*About this exercise*.
Print every entry below again. Nothing may differ from the original.

(Dataset entries)
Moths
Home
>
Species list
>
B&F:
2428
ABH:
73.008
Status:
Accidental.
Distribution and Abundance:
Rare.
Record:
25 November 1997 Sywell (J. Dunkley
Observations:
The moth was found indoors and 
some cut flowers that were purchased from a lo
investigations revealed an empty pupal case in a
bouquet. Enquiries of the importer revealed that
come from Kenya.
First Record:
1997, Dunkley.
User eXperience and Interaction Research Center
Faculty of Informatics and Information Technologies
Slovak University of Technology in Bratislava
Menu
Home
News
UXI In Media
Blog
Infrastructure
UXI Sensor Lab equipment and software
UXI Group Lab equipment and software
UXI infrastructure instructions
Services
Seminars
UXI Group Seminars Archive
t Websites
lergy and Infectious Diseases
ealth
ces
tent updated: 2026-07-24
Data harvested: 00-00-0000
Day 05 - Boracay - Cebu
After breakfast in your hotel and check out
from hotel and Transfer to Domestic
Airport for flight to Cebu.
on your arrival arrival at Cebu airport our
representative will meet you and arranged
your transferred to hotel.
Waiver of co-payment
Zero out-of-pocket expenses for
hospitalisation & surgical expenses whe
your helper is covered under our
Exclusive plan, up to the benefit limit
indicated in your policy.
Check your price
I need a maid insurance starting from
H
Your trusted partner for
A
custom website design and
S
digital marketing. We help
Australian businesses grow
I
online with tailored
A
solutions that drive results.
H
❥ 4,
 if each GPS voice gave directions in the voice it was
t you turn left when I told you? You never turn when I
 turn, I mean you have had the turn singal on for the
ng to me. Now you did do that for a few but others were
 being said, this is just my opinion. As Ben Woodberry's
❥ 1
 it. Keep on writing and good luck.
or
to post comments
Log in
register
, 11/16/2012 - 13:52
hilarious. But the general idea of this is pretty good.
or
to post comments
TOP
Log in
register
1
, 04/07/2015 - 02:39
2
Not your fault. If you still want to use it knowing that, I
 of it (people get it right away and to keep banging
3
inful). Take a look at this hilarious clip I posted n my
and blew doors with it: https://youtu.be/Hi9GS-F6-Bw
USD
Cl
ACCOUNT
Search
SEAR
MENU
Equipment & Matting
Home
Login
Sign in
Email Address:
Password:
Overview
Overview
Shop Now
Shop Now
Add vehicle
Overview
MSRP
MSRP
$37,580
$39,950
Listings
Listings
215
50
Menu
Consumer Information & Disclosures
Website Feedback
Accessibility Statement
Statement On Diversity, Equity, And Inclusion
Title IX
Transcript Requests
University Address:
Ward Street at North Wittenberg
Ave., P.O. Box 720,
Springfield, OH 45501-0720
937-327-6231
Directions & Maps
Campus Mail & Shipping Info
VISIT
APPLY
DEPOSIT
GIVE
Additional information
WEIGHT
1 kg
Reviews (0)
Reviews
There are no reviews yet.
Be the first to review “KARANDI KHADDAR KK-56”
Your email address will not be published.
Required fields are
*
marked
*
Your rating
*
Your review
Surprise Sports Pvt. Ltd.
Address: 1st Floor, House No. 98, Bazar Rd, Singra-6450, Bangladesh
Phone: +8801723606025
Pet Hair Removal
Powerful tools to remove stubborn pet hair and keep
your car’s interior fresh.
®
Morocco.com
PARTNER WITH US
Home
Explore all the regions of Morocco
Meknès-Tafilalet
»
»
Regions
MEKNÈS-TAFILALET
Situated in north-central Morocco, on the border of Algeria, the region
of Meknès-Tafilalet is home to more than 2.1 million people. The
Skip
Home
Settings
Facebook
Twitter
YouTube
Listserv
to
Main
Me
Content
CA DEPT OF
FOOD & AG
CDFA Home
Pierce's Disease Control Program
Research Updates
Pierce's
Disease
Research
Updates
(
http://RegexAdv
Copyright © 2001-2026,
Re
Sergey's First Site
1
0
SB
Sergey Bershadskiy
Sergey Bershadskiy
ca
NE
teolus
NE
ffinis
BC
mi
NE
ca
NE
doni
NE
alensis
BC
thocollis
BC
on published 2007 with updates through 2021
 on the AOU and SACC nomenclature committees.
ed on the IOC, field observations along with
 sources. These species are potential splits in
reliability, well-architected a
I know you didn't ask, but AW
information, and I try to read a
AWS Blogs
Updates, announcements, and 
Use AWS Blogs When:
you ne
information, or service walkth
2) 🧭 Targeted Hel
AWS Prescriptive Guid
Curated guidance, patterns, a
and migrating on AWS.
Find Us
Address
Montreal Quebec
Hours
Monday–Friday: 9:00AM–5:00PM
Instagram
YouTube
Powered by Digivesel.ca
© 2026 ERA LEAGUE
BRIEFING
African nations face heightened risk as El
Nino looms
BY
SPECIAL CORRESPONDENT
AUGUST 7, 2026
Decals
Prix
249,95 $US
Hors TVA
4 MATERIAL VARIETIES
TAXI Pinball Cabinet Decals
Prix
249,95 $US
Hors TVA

*Output below*.
Moths
Home
>
Species list
>
B&F:
2428
ABH:
73.008
Status:
Accidental.
Distribution and Abundance:
Rare.
Record:
25 November 1997 Sywell (J. Dunkley
Observations:
The moth was found indoors and 
some cut flowers that were purchased from a lo
investigations revealed an empty pupal case in a
bouquet. Enquiries of the importer revealed that
come from Kenya.
First Record:
1997, Dunkley.
User eXperience and Interaction Research Center
Faculty of Informatics and Information Technologies
Slovak University of Technology in Bratislava
Menu
Home
News
UXI In Media
Blog
Infrastructure
UXI Sensor Lab equipment and software
UXI Group Lab equipment and software
UXI infrastructure instructions
Services
Seminars
UXI Group Seminars Archive
t Websites
lergy and Infectious Diseases
ealth
ces
tent updated: 2026-07-24
Data harvested: 00-00-0000
Day 05 - Boracay - Cebu
After breakfast in your hotel and check out
from hotel and Transfer to Domestic
Airport for flight to Cebu.
on your arrival arrival at Cebu airport our
representative will meet you and arranged
your transferred to hotel.
Waiver of co-payment
Zero out-of-pocket expenses for
hospitalisation & surgical expenses whe
your helper is covered under our
Exclusive plan, up to the benefit limit
indicated in your policy.
Check your price
I need a maid insurance starting from
H
Your trusted partner for
A
custom website design and
S
digital marketing. We help
Australian businesses grow
I
online with tailored
A
solutions that drive results.
H
❥ 4,
 if each GPS voice gave directions in the voice it was
t you turn left when I told you? You never turn when I
 turn, I mean you have had the turn singal on for the
ng to me. Now you did do that for a few but others were
 being said, this is just my opinion. As Ben Woodberry's
❥ 1
 it. Keep on writing and good luck.
or
to post comments
Log in
register
, 11/16/2012 - 13:52
hilarious. But the general idea of this is pretty good.
or
to post comments
TOP
Log in
register
1
, 04/07/2015 - 02:39
2
Not your fault. If you still want to use it knowing that, I
 of it (people get it right away and to keep banging
3
inful). Take a look at this hilarious clip I posted n my
and blew doors with it: https://youtu.be/Hi9GS-F6-Bw
USD
Cl
ACCOUNT
Search
SEAR
MENU
Equipment & Matting
Home
Login
Sign in
Email Address:
Password:
Overview
Overview
Shop Now
Shop Now
Add vehicle
Overview
MSRP
MSRP
$37,580
$39,950
Listings
Listings
215
50
Menu
Consumer Information & Disclosures
Website Feedback
Accessibility Statement
Statement On Diversity, Equity, And Inclusion
Title IX
Transcript Requests
University Address:
Ward Street at North Wittenberg
Ave., P.O. Box 720,
Springfield, OH 45501-0720
937-327-6231
Directions & Maps
Campus Mail & Shipping Info
VISIT
APPLY
DEPOSIT
GIVE
Additional information
WEIGHT
1 kg
Reviews (0)
Reviews
There are no reviews yet.
Be the first to review “KARANDI KHADDAR KK-56”
Your email address will not be published.
Required fields are
*
marked
*
Your rating
*
Your review
Surprise Sports Pvt. Ltd.
Address: 1st Floor, House No. 98, Bazar Rd, Singra-6450, Bangladesh
Phone: +8801723606025
Pet Hair Removal
Powerful tools to remove stubborn pet hair and keep
your car’s interior fresh.
®
Morocco.com
PARTNER WITH US
Home
Explore all the regions of Morocco
Meknès-Tafilalet
»
»
Regions
MEKNÈS-TAFILALET
Situated in north-central Morocco, on the border of Algeria, the region
of Meknès-Tafilalet is home to more than 2.1 million people. The
Skip
Home
Settings
Facebook
Twitter
YouTube
Listserv
to
Main
Me
Content
CA DEPT OF
FOOD & AG
CDFA Home
Pierce's Disease Control Program
Research Updates
Pierce's
Disease
Research
Updates
(
http://RegexAdv
Copyright © 2001-2026,
Re
Sergey's First Site
1
0
SB
Sergey Bershadskiy
Sergey Bershadskiy
ca
NE
teolus
NE
ffinis
BC
mi
NE
ca
NE
doni
NE
alensis
BC
thocollis
BC
on published 2007 with updates through 2021
 on the AOU and SACC nomenclature committees.
ed on the IOC, field observations along with
 sources. These species are potential splits in
reliability, well-architected a
I know you didn't ask, but AW
information, and I try to read a
AWS Blogs
Updates, announcements, and 
Use AWS Blogs When:
you ne
information, or service walkth
2) 🧭 Targeted Hel
AWS Prescriptive Guid
Curated guidance, patterns, a
and migrating on AWS.
Find Us
Address
Montreal Quebec
Hours
Monday–Friday: 9:00AM–5:00PM
Instagram
YouTube
Powered by Digivesel.ca
© 2026 ERA LEAGUE
BRIEFING
African nations face heightened risk as El
Nino looms
BY
SPECIAL CORRESPONDENT
AUGUST 7, 2026
Decals
Prix
249,95 $US
Hors TVA
4 MATERIAL VARIETIES
TAXI Pinball Cabinet Decals
Prix
249,95 $US
Hors TVA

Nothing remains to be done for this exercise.